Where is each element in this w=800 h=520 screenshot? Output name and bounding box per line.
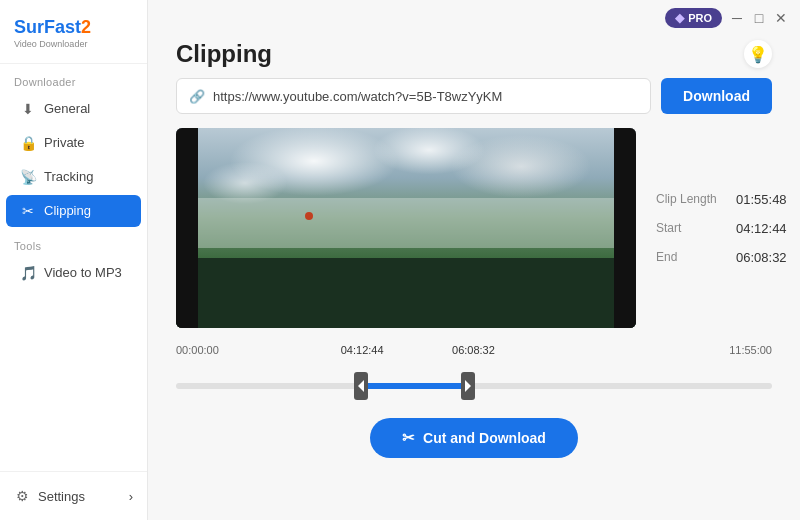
download-button[interactable]: Download xyxy=(661,78,772,114)
end-row: End 06:08:32 xyxy=(656,250,787,265)
tracking-icon: 📡 xyxy=(20,169,36,185)
page-header: Clipping 💡 xyxy=(148,36,800,78)
logo-area: SurFast2 Video Downloader xyxy=(0,0,147,64)
app-logo: SurFast2 xyxy=(14,18,133,38)
start-row: Start 04:12:44 xyxy=(656,221,787,236)
sidebar-item-video-to-mp3[interactable]: 🎵 Video to MP3 xyxy=(6,257,141,289)
sidebar-item-general-label: General xyxy=(44,101,90,116)
downloader-section-label: Downloader xyxy=(0,64,147,92)
video-row: Clip Length 01:55:48 Start 04:12:44 End … xyxy=(176,128,772,328)
timeline-end-marker: 11:55:00 xyxy=(729,344,772,356)
video-info: Clip Length 01:55:48 Start 04:12:44 End … xyxy=(656,128,787,328)
timeline-area: 00:00:00 04:12:44 06:08:32 11:55:00 xyxy=(176,344,772,402)
cut-and-download-button[interactable]: ✂ Cut and Download xyxy=(370,418,578,458)
clip-length-value: 01:55:48 xyxy=(736,192,787,207)
sidebar-item-clipping-label: Clipping xyxy=(44,203,91,218)
scissors-icon: ✂ xyxy=(402,429,415,447)
sidebar-item-video-to-mp3-label: Video to MP3 xyxy=(44,265,122,280)
cut-btn-label: Cut and Download xyxy=(423,430,546,446)
maximize-button[interactable]: □ xyxy=(752,11,766,25)
left-arrow-icon xyxy=(358,380,364,392)
lock-icon: 🔒 xyxy=(20,135,36,151)
sidebar-item-tracking-label: Tracking xyxy=(44,169,93,184)
sidebar-item-private[interactable]: 🔒 Private xyxy=(6,127,141,159)
sidebar-item-private-label: Private xyxy=(44,135,84,150)
track-selection xyxy=(361,383,468,389)
end-value: 06:08:32 xyxy=(736,250,787,265)
bulb-icon: 💡 xyxy=(748,45,768,64)
content-area: Clip Length 01:55:48 Start 04:12:44 End … xyxy=(148,128,800,520)
clip-length-row: Clip Length 01:55:48 xyxy=(656,192,787,207)
timeline-left-handle-time: 04:12:44 xyxy=(341,344,384,356)
music-icon: 🎵 xyxy=(20,265,36,281)
timeline-track[interactable] xyxy=(176,370,772,402)
main-content: ◆ PRO ─ □ ✕ Clipping 💡 🔗 https://www.you… xyxy=(148,0,800,520)
url-input[interactable]: 🔗 https://www.youtube.com/watch?v=5B-T8w… xyxy=(176,78,651,114)
sidebar-item-tracking[interactable]: 📡 Tracking xyxy=(6,161,141,193)
timeline-markers: 00:00:00 04:12:44 06:08:32 11:55:00 xyxy=(176,344,772,364)
pro-badge[interactable]: ◆ PRO xyxy=(665,8,722,28)
page-title: Clipping xyxy=(176,40,272,68)
clipping-icon: ✂ xyxy=(20,203,36,219)
video-thumbnail xyxy=(176,128,636,328)
download-icon: ⬇ xyxy=(20,101,36,117)
url-bar-row: 🔗 https://www.youtube.com/watch?v=5B-T8w… xyxy=(148,78,800,128)
settings-icon: ⚙ xyxy=(14,488,30,504)
sidebar-bottom: ⚙ Settings › xyxy=(0,471,147,520)
pro-label: PRO xyxy=(688,12,712,24)
hint-bulb-button[interactable]: 💡 xyxy=(744,40,772,68)
diamond-icon: ◆ xyxy=(675,11,684,25)
chevron-right-icon: › xyxy=(129,489,133,504)
clip-length-label: Clip Length xyxy=(656,192,736,206)
end-label: End xyxy=(656,250,736,264)
start-value: 04:12:44 xyxy=(736,221,787,236)
handle-right[interactable] xyxy=(461,372,475,400)
title-bar: ◆ PRO ─ □ ✕ xyxy=(148,0,800,36)
timeline-start-marker: 00:00:00 xyxy=(176,344,219,356)
timeline-right-handle-time: 06:08:32 xyxy=(452,344,495,356)
right-arrow-icon xyxy=(465,380,471,392)
minimize-button[interactable]: ─ xyxy=(730,11,744,25)
url-text: https://www.youtube.com/watch?v=5B-T8wzY… xyxy=(213,89,502,104)
settings-item[interactable]: ⚙ Settings › xyxy=(0,480,147,512)
cut-btn-row: ✂ Cut and Download xyxy=(176,418,772,458)
sidebar-item-general[interactable]: ⬇ General xyxy=(6,93,141,125)
tools-section-label: Tools xyxy=(0,228,147,256)
sidebar-item-clipping[interactable]: ✂ Clipping xyxy=(6,195,141,227)
start-label: Start xyxy=(656,221,736,235)
close-button[interactable]: ✕ xyxy=(774,11,788,25)
handle-left[interactable] xyxy=(354,372,368,400)
link-icon: 🔗 xyxy=(189,89,205,104)
app-subtitle: Video Downloader xyxy=(14,39,133,49)
sidebar: SurFast2 Video Downloader Downloader ⬇ G… xyxy=(0,0,148,520)
settings-label: Settings xyxy=(38,489,85,504)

+ + + + +

Leaving every image behind, repeat the data in full and exactly.

Output for this task
Where is each element in this w=800 h=520 screenshot? Output name and bounding box per line.
download-button[interactable]: Download xyxy=(661,78,772,114)
end-row: End 06:08:32 xyxy=(656,250,787,265)
tracking-icon: 📡 xyxy=(20,169,36,185)
page-header: Clipping 💡 xyxy=(148,36,800,78)
logo-area: SurFast2 Video Downloader xyxy=(0,0,147,64)
app-logo: SurFast2 xyxy=(14,18,133,38)
start-row: Start 04:12:44 xyxy=(656,221,787,236)
sidebar-item-video-to-mp3[interactable]: 🎵 Video to MP3 xyxy=(6,257,141,289)
sidebar-item-general-label: General xyxy=(44,101,90,116)
downloader-section-label: Downloader xyxy=(0,64,147,92)
video-row: Clip Length 01:55:48 Start 04:12:44 End … xyxy=(176,128,772,328)
timeline-end-marker: 11:55:00 xyxy=(729,344,772,356)
video-info: Clip Length 01:55:48 Start 04:12:44 End … xyxy=(656,128,787,328)
timeline-area: 00:00:00 04:12:44 06:08:32 11:55:00 xyxy=(176,344,772,402)
cut-and-download-button[interactable]: ✂ Cut and Download xyxy=(370,418,578,458)
clip-length-value: 01:55:48 xyxy=(736,192,787,207)
sidebar-item-clipping-label: Clipping xyxy=(44,203,91,218)
scissors-icon: ✂ xyxy=(402,429,415,447)
sidebar-item-video-to-mp3-label: Video to MP3 xyxy=(44,265,122,280)
cut-btn-label: Cut and Download xyxy=(423,430,546,446)
maximize-button[interactable]: □ xyxy=(752,11,766,25)
left-arrow-icon xyxy=(358,380,364,392)
lock-icon: 🔒 xyxy=(20,135,36,151)
sidebar-item-tracking-label: Tracking xyxy=(44,169,93,184)
sidebar-item-private[interactable]: 🔒 Private xyxy=(6,127,141,159)
sidebar-item-private-label: Private xyxy=(44,135,84,150)
track-selection xyxy=(361,383,468,389)
end-value: 06:08:32 xyxy=(736,250,787,265)
bulb-icon: 💡 xyxy=(748,45,768,64)
content-area: Clip Length 01:55:48 Start 04:12:44 End … xyxy=(148,128,800,520)
clip-length-row: Clip Length 01:55:48 xyxy=(656,192,787,207)
timeline-left-handle-time: 04:12:44 xyxy=(341,344,384,356)
music-icon: 🎵 xyxy=(20,265,36,281)
timeline-track[interactable] xyxy=(176,370,772,402)
main-content: ◆ PRO ─ □ ✕ Clipping 💡 🔗 https://www.you… xyxy=(148,0,800,520)
url-input[interactable]: 🔗 https://www.youtube.com/watch?v=5B-T8w… xyxy=(176,78,651,114)
sidebar-item-tracking[interactable]: 📡 Tracking xyxy=(6,161,141,193)
timeline-markers: 00:00:00 04:12:44 06:08:32 11:55:00 xyxy=(176,344,772,364)
pro-badge[interactable]: ◆ PRO xyxy=(665,8,722,28)
page-title: Clipping xyxy=(176,40,272,68)
clipping-icon: ✂ xyxy=(20,203,36,219)
video-thumbnail xyxy=(176,128,636,328)
download-icon: ⬇ xyxy=(20,101,36,117)
url-bar-row: 🔗 https://www.youtube.com/watch?v=5B-T8w… xyxy=(148,78,800,128)
settings-icon: ⚙ xyxy=(14,488,30,504)
sidebar-bottom: ⚙ Settings › xyxy=(0,471,147,520)
pro-label: PRO xyxy=(688,12,712,24)
hint-bulb-button[interactable]: 💡 xyxy=(744,40,772,68)
diamond-icon: ◆ xyxy=(675,11,684,25)
chevron-right-icon: › xyxy=(129,489,133,504)
clip-length-label: Clip Length xyxy=(656,192,736,206)
end-label: End xyxy=(656,250,736,264)
start-value: 04:12:44 xyxy=(736,221,787,236)
handle-right[interactable] xyxy=(461,372,475,400)
title-bar: ◆ PRO ─ □ ✕ xyxy=(148,0,800,36)
timeline-start-marker: 00:00:00 xyxy=(176,344,219,356)
timeline-right-handle-time: 06:08:32 xyxy=(452,344,495,356)
right-arrow-icon xyxy=(465,380,471,392)
minimize-button[interactable]: ─ xyxy=(730,11,744,25)
url-text: https://www.youtube.com/watch?v=5B-T8wzY… xyxy=(213,89,502,104)
settings-item[interactable]: ⚙ Settings › xyxy=(0,480,147,512)
cut-btn-row: ✂ Cut and Download xyxy=(176,418,772,458)
sidebar-item-general[interactable]: ⬇ General xyxy=(6,93,141,125)
tools-section-label: Tools xyxy=(0,228,147,256)
sidebar-item-clipping[interactable]: ✂ Clipping xyxy=(6,195,141,227)
start-label: Start xyxy=(656,221,736,235)
close-button[interactable]: ✕ xyxy=(774,11,788,25)
handle-left[interactable] xyxy=(354,372,368,400)
link-icon: 🔗 xyxy=(189,89,205,104)
app-subtitle: Video Downloader xyxy=(14,39,133,49)
sidebar: SurFast2 Video Downloader Downloader ⬇ G… xyxy=(0,0,148,520)
settings-label: Settings xyxy=(38,489,85,504)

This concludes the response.